PROBLEM TO WORK ON
Can you transcribe the data exactly? Leave the pictures out.

◇ ◇ ◇ ◇ ◇

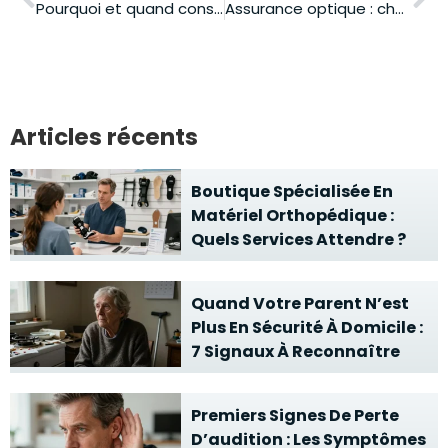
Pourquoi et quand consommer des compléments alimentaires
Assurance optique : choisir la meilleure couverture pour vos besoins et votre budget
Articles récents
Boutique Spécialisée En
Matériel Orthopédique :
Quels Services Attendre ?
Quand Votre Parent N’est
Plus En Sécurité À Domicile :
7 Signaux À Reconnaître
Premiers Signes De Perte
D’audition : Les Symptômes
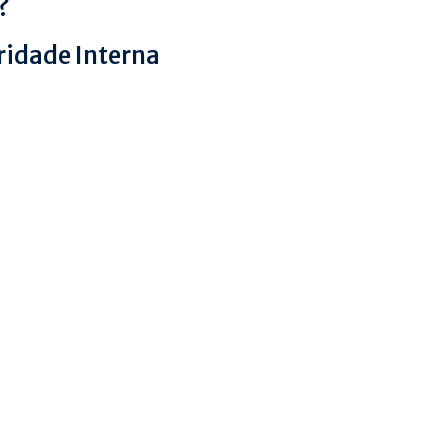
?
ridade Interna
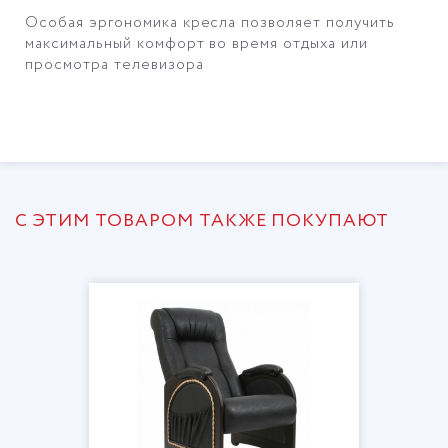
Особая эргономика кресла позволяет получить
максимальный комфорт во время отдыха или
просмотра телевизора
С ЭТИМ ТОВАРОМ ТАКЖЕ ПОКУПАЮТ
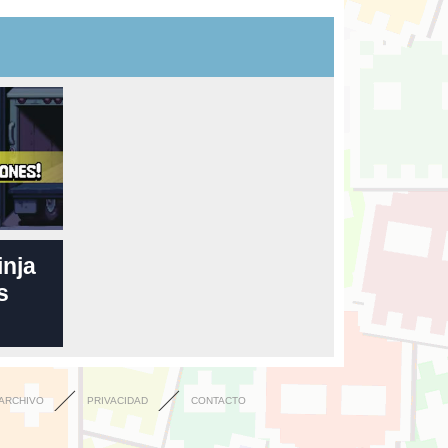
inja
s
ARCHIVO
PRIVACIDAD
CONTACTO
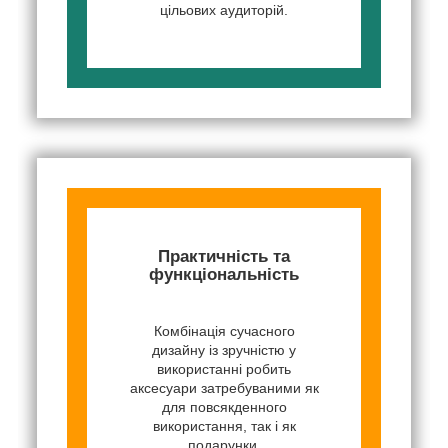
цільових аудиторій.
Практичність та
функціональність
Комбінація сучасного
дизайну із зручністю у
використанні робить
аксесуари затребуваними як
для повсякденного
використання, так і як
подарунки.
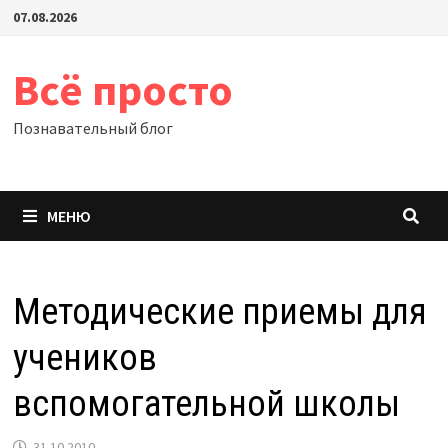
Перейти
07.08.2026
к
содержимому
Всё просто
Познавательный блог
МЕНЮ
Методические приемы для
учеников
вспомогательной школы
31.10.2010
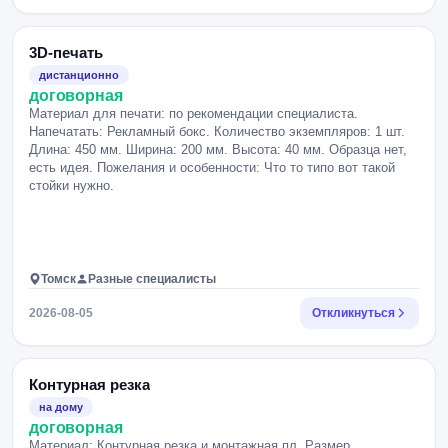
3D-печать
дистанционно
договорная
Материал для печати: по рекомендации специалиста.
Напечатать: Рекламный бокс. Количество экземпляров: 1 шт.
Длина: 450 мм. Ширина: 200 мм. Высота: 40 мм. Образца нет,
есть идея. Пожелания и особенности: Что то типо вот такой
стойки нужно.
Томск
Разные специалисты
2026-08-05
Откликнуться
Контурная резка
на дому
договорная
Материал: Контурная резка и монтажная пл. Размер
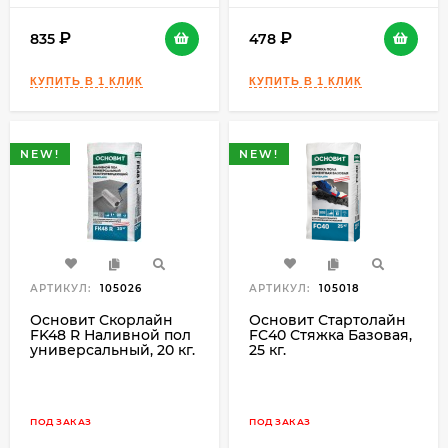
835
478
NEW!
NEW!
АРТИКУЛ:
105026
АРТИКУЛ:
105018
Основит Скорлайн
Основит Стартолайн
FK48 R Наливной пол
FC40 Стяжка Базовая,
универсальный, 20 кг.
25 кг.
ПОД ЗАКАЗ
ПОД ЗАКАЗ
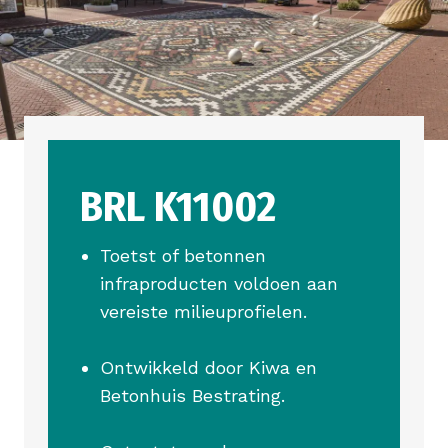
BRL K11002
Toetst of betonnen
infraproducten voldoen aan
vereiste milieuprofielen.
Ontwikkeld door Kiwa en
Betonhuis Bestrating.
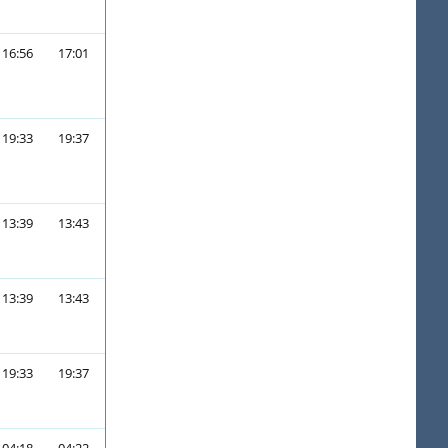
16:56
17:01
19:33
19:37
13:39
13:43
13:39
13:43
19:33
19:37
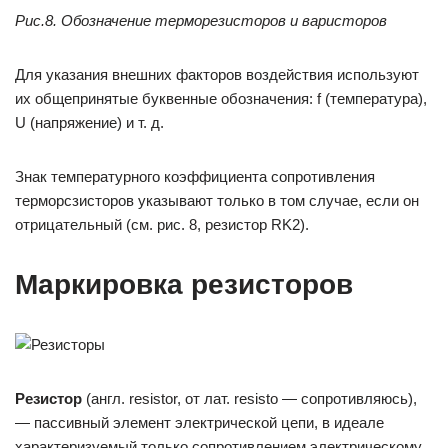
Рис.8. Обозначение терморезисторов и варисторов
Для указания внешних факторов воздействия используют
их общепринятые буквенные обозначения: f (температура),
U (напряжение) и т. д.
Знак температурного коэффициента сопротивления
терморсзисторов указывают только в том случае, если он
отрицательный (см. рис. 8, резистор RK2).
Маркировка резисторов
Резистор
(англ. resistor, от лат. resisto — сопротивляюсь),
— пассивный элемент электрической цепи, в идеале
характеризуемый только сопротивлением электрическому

◇ ◇ ◇ ◇ ◇

RESULT OF THE EXERCISE
Pourquoi et quand consommer des compléments alimentaires
Assurance optique : choisir la meilleure couverture pour vos besoins et votre budget
Articles récents
Boutique Spécialisée En
Matériel Orthopédique :
Quels Services Attendre ?
Quand Votre Parent N’est
Plus En Sécurité À Domicile :
7 Signaux À Reconnaître
Premiers Signes De Perte
D’audition : Les Symptômes
?
ridade Interna
Особая эргономика кресла позволяет получить
максимальный комфорт во время отдыха или
просмотра телевизора
С ЭТИМ ТОВАРОМ ТАКЖЕ ПОКУПАЮТ
inja
s
ARCHIVO
PRIVACIDAD
CONTACTO
цільових аудиторій.
Практичність та
функціональність
Комбінація сучасного
дизайну із зручністю у
використанні робить
аксесуари затребуваними як
для повсякденного
використання, так і як
подарунки.
Перейти
07.08.2026
к
содержимому
Всё просто
Познавательный блог
МЕНЮ
Методические приемы для
учеников
вспомогательной школы
31.10.2010
3D-печать
дистанционно
договорная
Материал для печати: по рекомендации специалиста.
Напечатать: Рекламный бокс. Количество экземпляров: 1 шт.
Длина: 450 мм. Ширина: 200 мм. Высота: 40 мм. Образца нет,
есть идея. Пожелания и особенности: Что то типо вот такой
стойки нужно.
Томск
Разные специалисты
2026-08-05
Откликнуться
Контурная резка
на дому
договорная
Материал: Контурная резка и монтажная пл. Размер
835
478
NEW!
NEW!
АРТИКУЛ:
105026
АРТИКУЛ:
105018
Основит Скорлайн
Основит Стартолайн
FK48 R Наливной пол
FC40 Стяжка Базовая,
универсальный, 20 кг.
25 кг.
ПОД ЗАКАЗ
ПОД ЗАКАЗ
BRL K11002
Toetst of betonnen
infraproducten voldoen aan
vereiste milieuprofielen.
Ontwikkeld door Kiwa en
Betonhuis Bestrating.
16:56
17:01
19:33
19:37
13:39
13:43
13:39
13:43
19:33
19:37
Рис.8. Обозначение терморезисторов и варисторов
Для указания внешних факторов воздействия используют
их общепринятые буквенные обозначения: f (температура),
U (напряжение) и т. д.
Знак температурного коэффициента сопротивления
терморсзисторов указывают только в том случае, если он
отрицательный (см. рис. 8, резистор RK2).
Маркировка резисторов
Резистор
(англ. resistor, от лат. resisto — сопротивляюсь),
— пассивный элемент электрической цепи, в идеале
характеризуемый только сопротивлением электрическому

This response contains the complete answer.